▶ [Activity]: What you return should be the full listing, word for word, without a single image.

▶ [Excerpted data]:
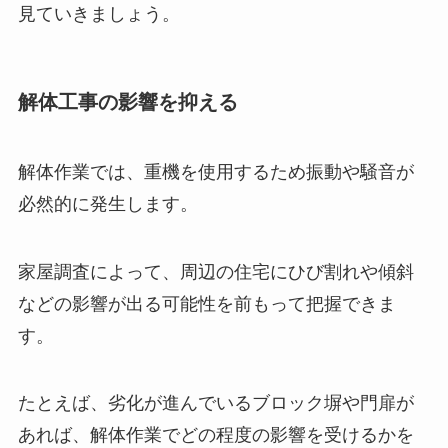
ここでは、具体的にどのような意義があるのかを
見ていきましょう。
解体工事の影響を抑える
解体作業では、重機を使用するため振動や騒音が
必然的に発生します。
家屋調査によって、周辺の住宅にひび割れや傾斜
などの影響が出る可能性を前もって把握できま
す。
たとえば、劣化が進んでいるブロック塀や門扉が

▶ [Problem solution]:
ここでは、具体的にどのような意義があるのかを
見ていきましょう。
解体工事の影響を抑える
解体作業では、重機を使用するため振動や騒音が
必然的に発生します。
家屋調査によって、周辺の住宅にひび割れや傾斜
などの影響が出る可能性を前もって把握できま
す。
たとえば、劣化が進んでいるブロック塀や門扉が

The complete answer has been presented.